Collected data
------------------------------------

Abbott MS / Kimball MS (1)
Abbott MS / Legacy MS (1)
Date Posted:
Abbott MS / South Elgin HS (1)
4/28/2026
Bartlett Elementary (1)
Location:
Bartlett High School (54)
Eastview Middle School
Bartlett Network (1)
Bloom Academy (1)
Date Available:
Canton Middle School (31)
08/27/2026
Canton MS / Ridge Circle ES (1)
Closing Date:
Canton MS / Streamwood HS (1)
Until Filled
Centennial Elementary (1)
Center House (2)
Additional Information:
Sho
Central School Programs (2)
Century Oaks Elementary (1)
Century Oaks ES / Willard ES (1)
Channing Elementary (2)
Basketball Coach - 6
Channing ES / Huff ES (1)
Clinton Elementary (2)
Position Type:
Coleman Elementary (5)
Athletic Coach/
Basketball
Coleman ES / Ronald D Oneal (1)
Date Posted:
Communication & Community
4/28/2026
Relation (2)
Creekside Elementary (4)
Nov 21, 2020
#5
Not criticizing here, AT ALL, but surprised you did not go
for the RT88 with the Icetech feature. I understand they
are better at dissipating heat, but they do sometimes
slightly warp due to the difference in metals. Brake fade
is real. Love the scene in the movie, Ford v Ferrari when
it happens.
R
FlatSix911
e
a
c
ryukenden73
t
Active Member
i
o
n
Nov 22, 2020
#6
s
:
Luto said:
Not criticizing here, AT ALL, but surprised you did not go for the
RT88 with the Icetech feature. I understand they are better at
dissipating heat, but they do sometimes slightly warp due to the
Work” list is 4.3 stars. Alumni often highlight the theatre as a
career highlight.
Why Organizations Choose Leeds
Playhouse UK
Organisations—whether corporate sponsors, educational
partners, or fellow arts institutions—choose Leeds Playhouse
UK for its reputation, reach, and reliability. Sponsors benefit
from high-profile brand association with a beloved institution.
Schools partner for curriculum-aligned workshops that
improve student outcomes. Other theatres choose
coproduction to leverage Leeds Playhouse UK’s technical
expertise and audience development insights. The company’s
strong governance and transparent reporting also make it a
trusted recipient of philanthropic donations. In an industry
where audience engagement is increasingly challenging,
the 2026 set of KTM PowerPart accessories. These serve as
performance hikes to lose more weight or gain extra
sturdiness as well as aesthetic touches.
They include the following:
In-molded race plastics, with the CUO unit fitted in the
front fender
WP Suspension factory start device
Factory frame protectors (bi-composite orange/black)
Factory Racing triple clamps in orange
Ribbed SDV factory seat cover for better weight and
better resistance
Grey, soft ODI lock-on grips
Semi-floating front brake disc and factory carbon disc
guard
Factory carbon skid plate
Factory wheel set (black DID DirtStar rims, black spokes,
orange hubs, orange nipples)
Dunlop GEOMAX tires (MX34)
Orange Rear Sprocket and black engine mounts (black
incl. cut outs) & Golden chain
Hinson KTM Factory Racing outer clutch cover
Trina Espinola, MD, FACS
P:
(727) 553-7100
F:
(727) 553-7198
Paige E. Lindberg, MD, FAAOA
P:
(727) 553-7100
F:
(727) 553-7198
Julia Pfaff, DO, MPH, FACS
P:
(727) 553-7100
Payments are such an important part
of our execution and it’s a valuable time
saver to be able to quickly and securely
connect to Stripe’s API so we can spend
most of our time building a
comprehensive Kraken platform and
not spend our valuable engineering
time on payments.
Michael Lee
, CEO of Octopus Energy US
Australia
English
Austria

------------------------------------

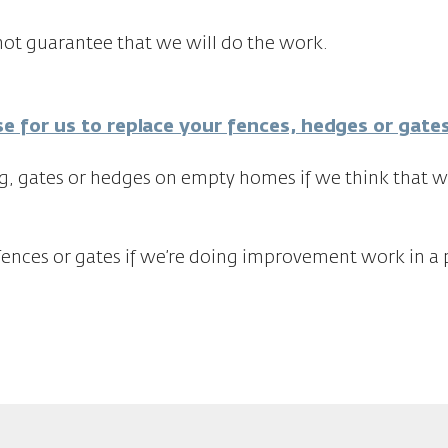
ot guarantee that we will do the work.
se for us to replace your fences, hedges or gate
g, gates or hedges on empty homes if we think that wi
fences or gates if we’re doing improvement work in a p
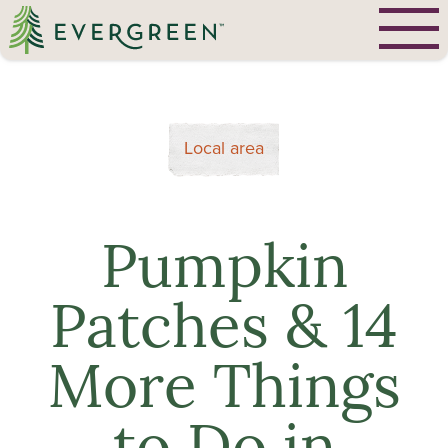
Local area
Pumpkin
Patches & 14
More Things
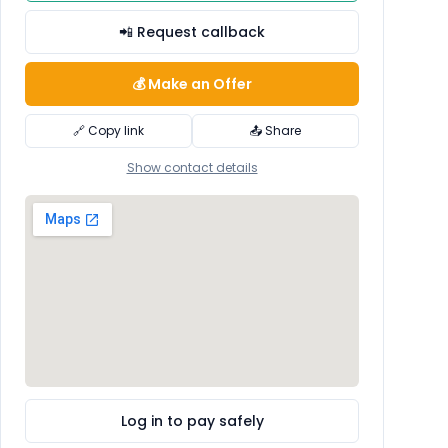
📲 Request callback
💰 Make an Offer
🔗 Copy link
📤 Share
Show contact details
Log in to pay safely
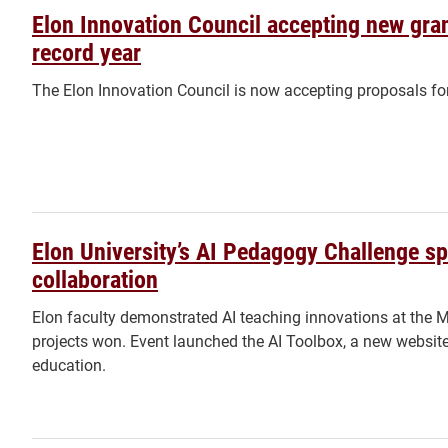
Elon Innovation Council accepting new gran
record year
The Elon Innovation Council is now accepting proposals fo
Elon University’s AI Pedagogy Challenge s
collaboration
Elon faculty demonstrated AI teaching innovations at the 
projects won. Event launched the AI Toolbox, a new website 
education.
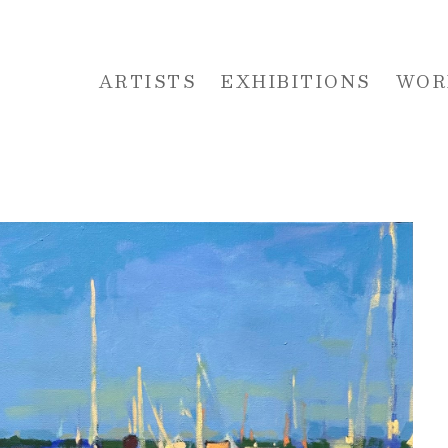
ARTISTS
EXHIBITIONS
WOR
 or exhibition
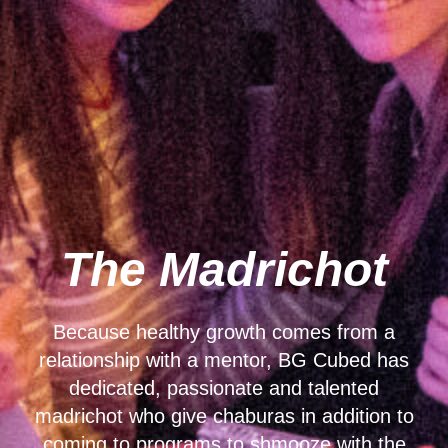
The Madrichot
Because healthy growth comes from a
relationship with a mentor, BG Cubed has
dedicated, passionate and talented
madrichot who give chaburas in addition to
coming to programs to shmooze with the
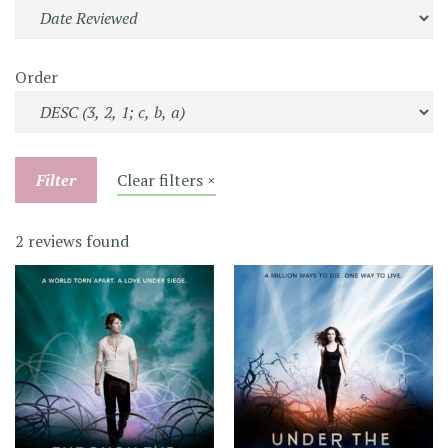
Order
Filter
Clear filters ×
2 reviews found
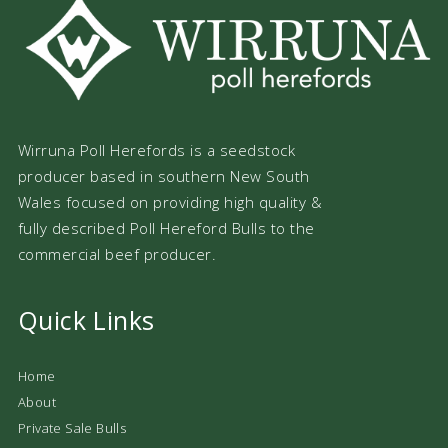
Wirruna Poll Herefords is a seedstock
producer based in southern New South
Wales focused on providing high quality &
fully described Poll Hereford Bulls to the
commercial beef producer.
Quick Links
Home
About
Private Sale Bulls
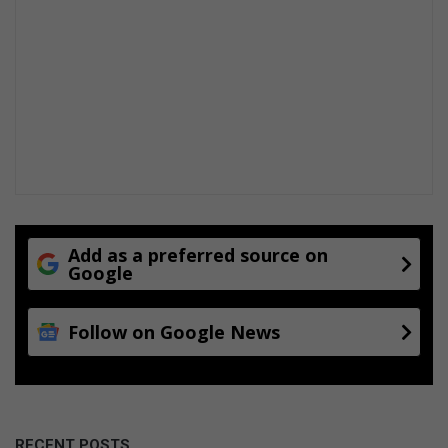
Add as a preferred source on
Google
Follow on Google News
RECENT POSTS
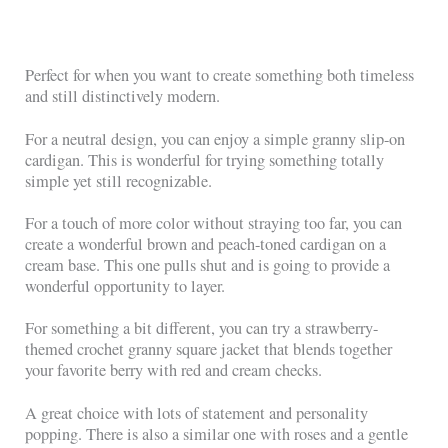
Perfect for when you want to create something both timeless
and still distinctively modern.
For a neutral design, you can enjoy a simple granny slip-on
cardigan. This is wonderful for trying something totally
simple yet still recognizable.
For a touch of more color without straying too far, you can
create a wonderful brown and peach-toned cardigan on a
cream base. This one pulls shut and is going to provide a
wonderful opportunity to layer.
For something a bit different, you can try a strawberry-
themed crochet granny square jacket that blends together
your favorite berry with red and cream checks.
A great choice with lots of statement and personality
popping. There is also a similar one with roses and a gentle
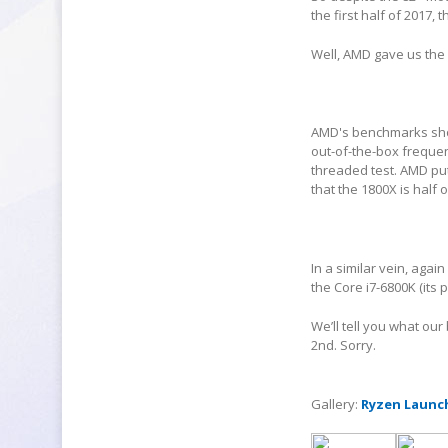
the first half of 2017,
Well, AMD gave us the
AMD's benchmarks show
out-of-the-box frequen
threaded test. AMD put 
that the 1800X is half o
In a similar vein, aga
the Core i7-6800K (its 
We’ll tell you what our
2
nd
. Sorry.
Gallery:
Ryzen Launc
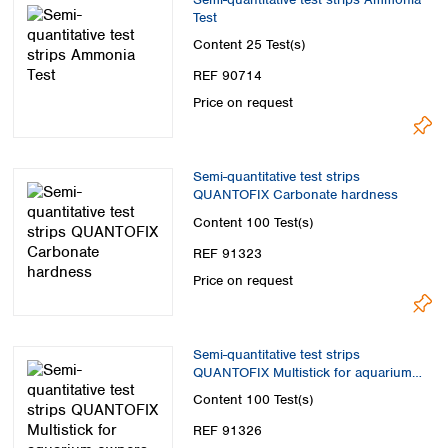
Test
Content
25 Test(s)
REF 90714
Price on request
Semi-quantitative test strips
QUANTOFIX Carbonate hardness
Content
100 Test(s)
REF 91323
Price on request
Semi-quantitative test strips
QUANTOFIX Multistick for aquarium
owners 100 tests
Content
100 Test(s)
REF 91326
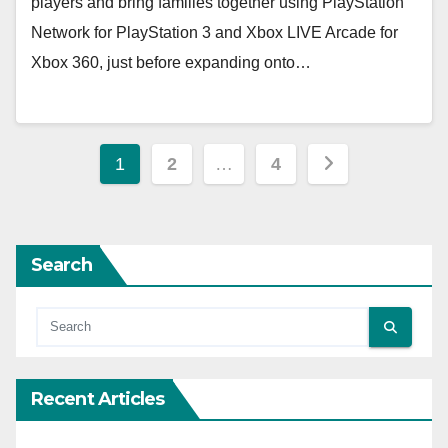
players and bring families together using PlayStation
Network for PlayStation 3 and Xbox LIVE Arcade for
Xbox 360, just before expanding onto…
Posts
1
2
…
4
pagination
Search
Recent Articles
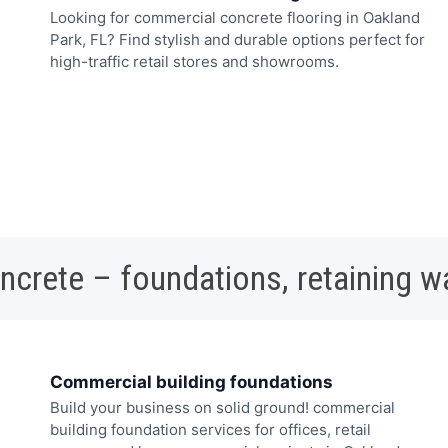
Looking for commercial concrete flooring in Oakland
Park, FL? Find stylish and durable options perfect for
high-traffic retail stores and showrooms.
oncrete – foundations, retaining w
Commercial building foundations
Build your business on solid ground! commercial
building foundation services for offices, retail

------------------------------------

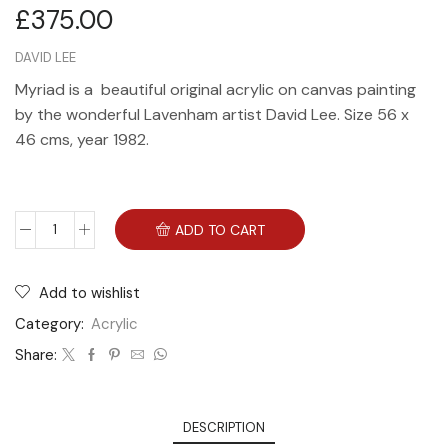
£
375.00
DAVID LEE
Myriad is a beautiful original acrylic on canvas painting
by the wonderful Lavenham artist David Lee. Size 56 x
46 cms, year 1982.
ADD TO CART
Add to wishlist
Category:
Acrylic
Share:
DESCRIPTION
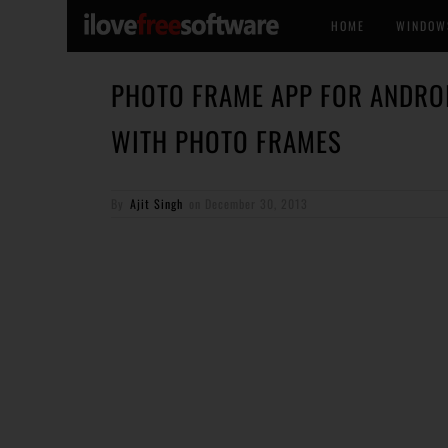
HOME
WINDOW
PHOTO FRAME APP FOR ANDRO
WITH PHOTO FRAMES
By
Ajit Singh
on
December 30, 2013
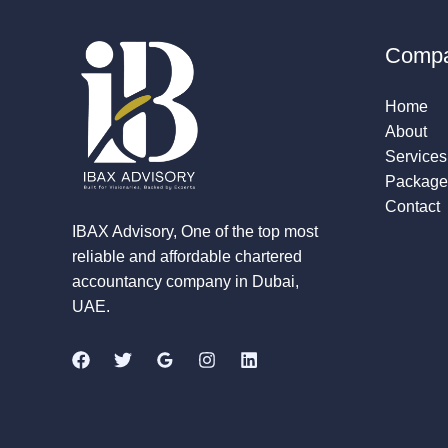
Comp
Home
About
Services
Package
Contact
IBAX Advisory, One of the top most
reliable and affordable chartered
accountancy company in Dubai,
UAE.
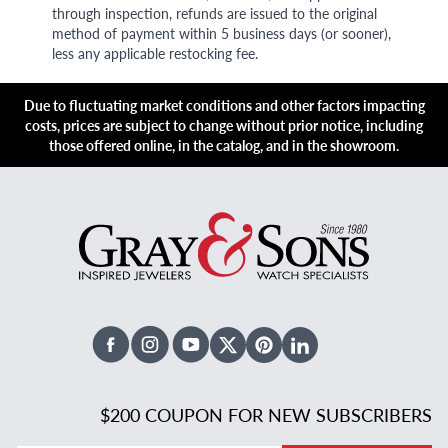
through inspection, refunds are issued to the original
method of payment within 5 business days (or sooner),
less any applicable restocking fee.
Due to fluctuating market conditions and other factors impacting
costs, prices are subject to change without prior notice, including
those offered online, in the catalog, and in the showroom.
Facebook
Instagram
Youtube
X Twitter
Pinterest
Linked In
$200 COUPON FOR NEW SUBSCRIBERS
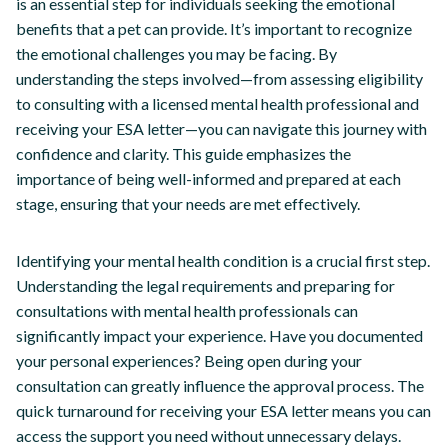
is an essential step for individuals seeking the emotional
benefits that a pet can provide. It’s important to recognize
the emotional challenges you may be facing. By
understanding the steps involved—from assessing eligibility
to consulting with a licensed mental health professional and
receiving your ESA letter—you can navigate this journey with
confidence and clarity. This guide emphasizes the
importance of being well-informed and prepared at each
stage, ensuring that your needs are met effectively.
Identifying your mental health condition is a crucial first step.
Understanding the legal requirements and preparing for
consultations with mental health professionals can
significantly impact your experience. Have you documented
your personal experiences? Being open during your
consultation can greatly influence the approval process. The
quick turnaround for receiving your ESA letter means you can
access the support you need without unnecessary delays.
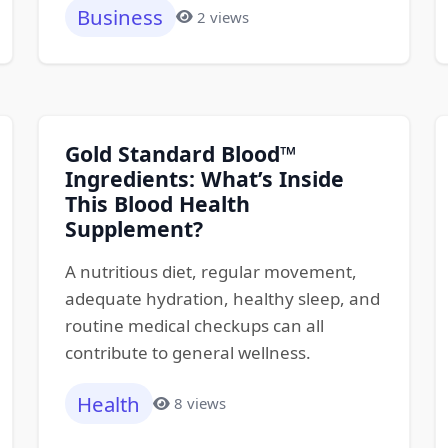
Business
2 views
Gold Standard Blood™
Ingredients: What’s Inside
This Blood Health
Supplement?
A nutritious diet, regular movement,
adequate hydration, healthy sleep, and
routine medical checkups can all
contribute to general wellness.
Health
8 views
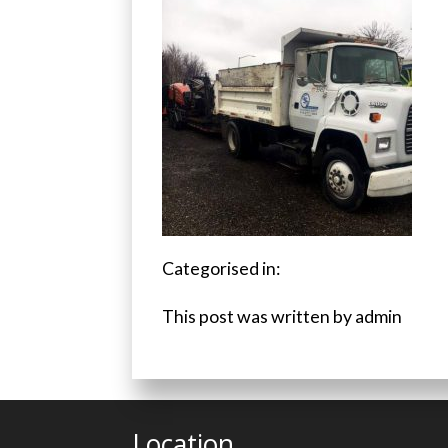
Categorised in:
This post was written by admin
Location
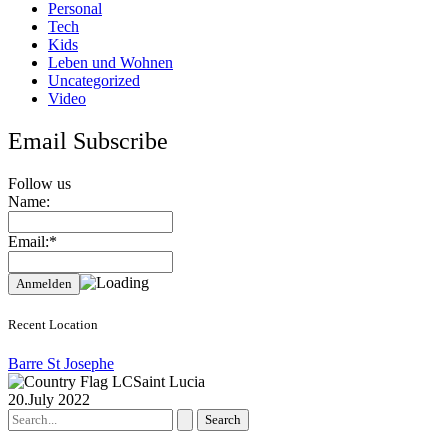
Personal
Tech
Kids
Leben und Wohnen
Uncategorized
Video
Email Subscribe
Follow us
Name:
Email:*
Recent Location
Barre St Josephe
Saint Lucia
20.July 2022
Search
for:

------------------------------------

### [EXERCISE DETAILS]
Go through the entries and copy each line holding the string "still".

### [RESPONSE TO THE TASK]
and still distinctively modern.
simple yet still recognizable.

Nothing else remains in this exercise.